Assessment is something of an obsession of mine. I came to education via the field of psychology, so maybe that's why I'm especially focused on measuring what students know and can do. I also know from experience that the way we choose to assess learning determines how we teach, for better or for worse. In the 1990's, I watched the state of Virginia implement a high-stakes testing regime with distressing results for teaching and learning. I was so distressed, in fact, that I quit my job in a public school (with great sadness) so that I could teach in an environment where assessment, and therefore instruction, was conducted intelligently and effectively. In perusing articles and blog posts concerned with assessing 21st century skills, I was somewhat frustrated to see that we are still fighting the same battles. On it's page devoted to 21st Century Assessment, http://www.ncte.org/governance/Assessment, , NCTE lists these guidelines:
Assessment must include multiple measures and must be manageable.
Consumers of assessment data should be knowledgeable about the things the test data can and cannot say about learning.
Teachers and school should be permitted to select site-specific assessment tools from a bank of alternatives and/or to create their own.
To this I can only reply, "duh". These are so sensible, so reasonable, so familiar. They are the same recommendations I read twenty years ago when I was an undergrad education student. Sadly, we seem to be no closer to these goals, in fact in some ways we seem farther away.

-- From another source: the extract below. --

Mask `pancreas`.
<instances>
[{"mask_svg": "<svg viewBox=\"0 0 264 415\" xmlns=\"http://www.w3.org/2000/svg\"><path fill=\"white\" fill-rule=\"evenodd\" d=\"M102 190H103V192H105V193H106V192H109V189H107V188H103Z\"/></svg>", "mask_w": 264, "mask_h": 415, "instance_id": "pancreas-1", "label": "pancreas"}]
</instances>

Now that I am interacting with the education system as a parent, I am even more discouraged about the role of assessment in general and testing in particular. Most parents do not understand how statewide testing works, what it is meant to measure, or how much it influences the curriculum. When my daughter was in third grade, I asked that she be allowed to opt out of Michigan's statewide test, the MEAP. My request was met with resistance from school leaders because of the potential penalties the school might incur under No Child Left Behind for having less than 90% participation in testing (a statistically meaningless requirement). In the end, I prevailed, but not before I spoke to people all the way up the line from the classroom teacher to officials at the State and National Departments of Education. What struck me was that not one educator - teacher, principal, district, State or Federal education official, or testing specialist - defended the quality of the test. All of them admitted that the test was terribly flawed, but that they were powerless to change things and that we should all just go along with the program. When I talked to other parents about the situation, most were only dimly aware of the MEAP or its purpose. They were also unaware of the extent to which the curriculum in our district is being changed (not for the better) in a misguided attempt to boost MEAP scores.
I fear that if this is the prevailing attitude, we will still be chasing the NCTE's perfectly sensible proposals twenty years from now.

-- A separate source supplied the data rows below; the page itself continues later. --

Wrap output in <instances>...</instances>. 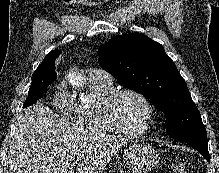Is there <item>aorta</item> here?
<instances>
[{
    "mask_svg": "<svg viewBox=\"0 0 219 173\" xmlns=\"http://www.w3.org/2000/svg\"><path fill=\"white\" fill-rule=\"evenodd\" d=\"M83 80H84V78L81 77V76H79V77H78V80H77V81H74L73 84L78 85V86H79V85L81 86V85L83 84V82H84Z\"/></svg>",
    "mask_w": 219,
    "mask_h": 173,
    "instance_id": "obj_1",
    "label": "aorta"
}]
</instances>
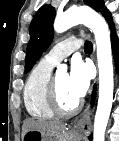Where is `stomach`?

It is a sad truth here in Michigan but it also prevails in other states. People love to hear the statistics on state testing although most of those people have no understanding of just what the test really measures. For example, I just finished being a proctor for the MME (Michigan Merit Test) which includes the ACT. I am a writing teacher; I am upset by the fact that the writing portion of the ACT is a thirty minute timed essay. How stupid is that? What does that measure? How fast a kid can jot down some bs about a topic that may or may get read by someone who knows something about writing? Puleeeeze. I thought we were trying to incorporate real world into the curriculum--and into the assessments. That is not real world. That is merely time consuming bs.